Alice Cuddy revela que a monitoraram de perto em todos os momentos. “Minha acomodação recebe vigilância 24 horas por dia, e os homens do lado de fora anotam quando eu saio e volto – sempre sob escolta.”
Uma Guantánamo no Índico?
Esse excesso de zelo levanta suspeitas. E a jornalista confirma: “Há muito tempo circulam rumores sobre os usos de Diego Garcia, incluindo que ela tem sido um local negro da CIA – uma instalação usada para abrigar e interrogar suspeitos de terrorismo.”
‘O governo do Reino Unido confirmou em 2008 que os voos de rendição que transportavam suspeitos de terrorismo haviam desembarcado na ilha em 2002, após anos de garantias de que não tinham’.
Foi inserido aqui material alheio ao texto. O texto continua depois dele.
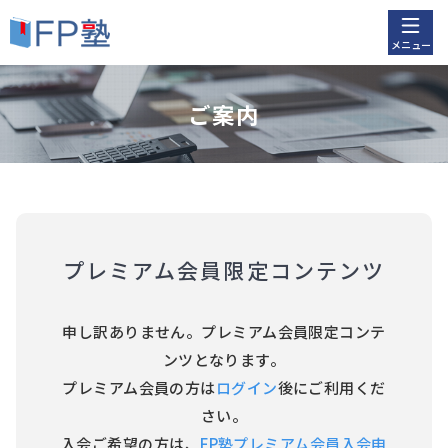
メニュー
ご案内
プレミアム会員限定コンテンツ
申し訳ありません。プレミアム会員限定コンテ
ンツとなります。
プレミアム会員の方は
ログイン
後にご利用くだ
さい。
入会ご希望の方は、
FP塾プレミアム会員入会申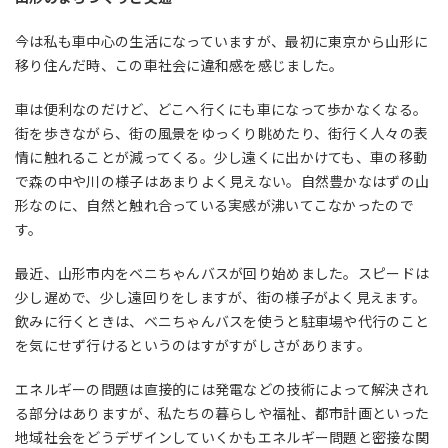
今は私も車中心の生活になっていますが、最初に東京から山形に
移り住んだ時、この車社会に違和感を感じました。
車は便利なのだけど、どこへ行くにも車になって歩かなくなる。
街を歩きながら、街の風景をゆっくり眺めたり、街行く人々の表
情に触れることが減ってくる。少し遠くに出かけても、車の移動
で森の中や川の様子はあまりよく見えない。自然豊かなはずの山
形なのに、自然と触れ合っている実感が沸いてこなかったので
す。
最近、山形市内をベニちゃんバスが回り始めました。スピードは
少し遅めで、少し遠回りをしますが、街の様子がよく見えます。
飲みに行くときは、ベニちゃんバスを使うと駐車場や代行のこと
を気にせず行けるというのはすがすがしさがあります。
エネルギーの問題は直接的には発電などの技術によって解決され
る部分はありますが、私たちの暮らしや福祉、都市計画といった
地域社会をどうデザインしていくかもエネルギー問題と密接な関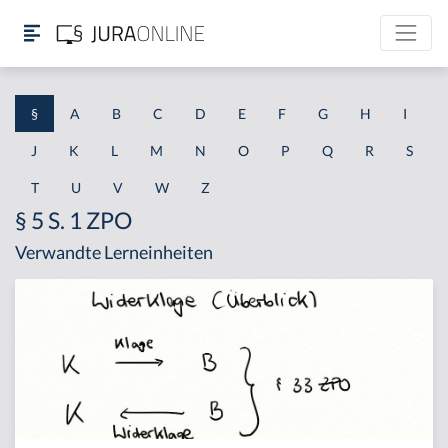
§
A
B
C
D
E
F
G
H
I
J
K
L
M
N
O
P
Q
R
S
T
U
V
W
Z
§ 5 S. 1 ZPO
Verwandte Lerneinheiten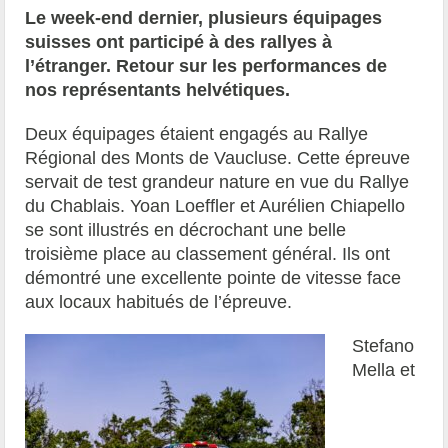
Le week-end dernier, plusieurs équipages
suisses ont participé à des rallyes à
l’étranger. Retour sur les performances de
nos représentants helvétiques.
Deux équipages étaient engagés au Rallye
Régional des Monts de Vaucluse. Cette épreuve
servait de test grandeur nature en vue du Rallye
du Chablais. Yoan Loeffler et Aurélien Chiapello
se sont illustrés en décrochant une belle
troisième place au classement général. Ils ont
démontré une excellente pointe de vitesse face
aux locaux habitués de l’épreuve.
Stefano
Mella et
Depois disso, várias partes do governo desmentiram as informações, até que anos mais tarde, Lawrence Wilkerson, chefe de gabinete do ex-secretário de Estado dos EUA Colin Powell, contou ao Vice News que fontes de inteligência lhe disseram que Diego Garcia servia como local “onde as pessoas estavam temporariamente alojadas e interrogadas de tempos em tempos.”
A BBC encerra com a promessa de que, ‘o processo judicial sobre o tratamento dos temeis, julgamento que ocorrerá em breve, iremos reportá-lo’.
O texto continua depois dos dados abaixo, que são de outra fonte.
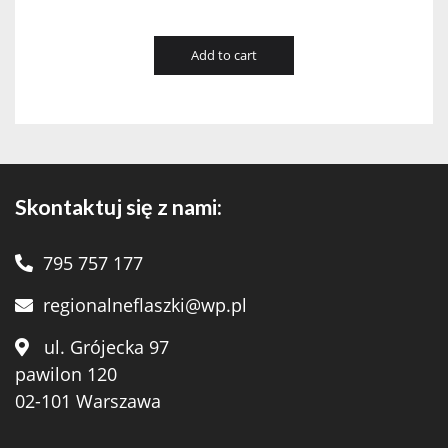
Add to cart
Skontaktuj się z nami:
795 757 177
regionalneflaszki@wp.pl
ul. Grójecka 97
pawilon 120
02-101 Warszawa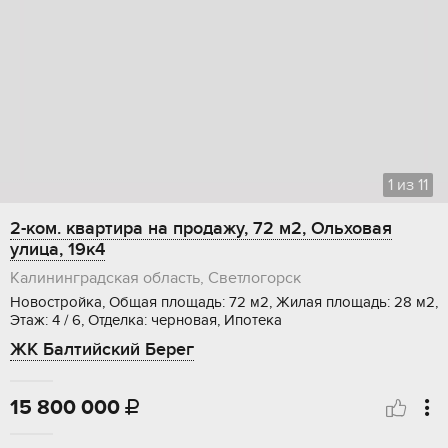
1
из
11
2-ком. квартира на продажу, 72 м2, Ольховая
улица, 19к4
Калининградская область, Светлогорск
Новостройка, Общая площадь: 72 м2, Жилая площадь: 28 м2,
Этаж: 4 / 6, Отделка: черновая, Ипотека
ЖК Балтийский Берег
15 800 000

Na verdade, o valor de Diego Garcia está na sua localização. Para o Foreign Policy o oceano Índico é um teatro crítico para o comércio global e competição geopolítica. É o lar de 33 países, representando 2,9 bilhões de pessoas, mais de um terço do tráfego de carga a granel do mundo e dois terços dos embarques de petróleo do mundo. Sem surpresa, tornou-se um foco crescente da estratégia do oceano Indico de Washington, no centro da qual está a disputada ilha de Diego Garcia.
Há referencias de que os B52 partiram da ilha para bombardear o Iraque na Operação Tempestade no Deserto. Será?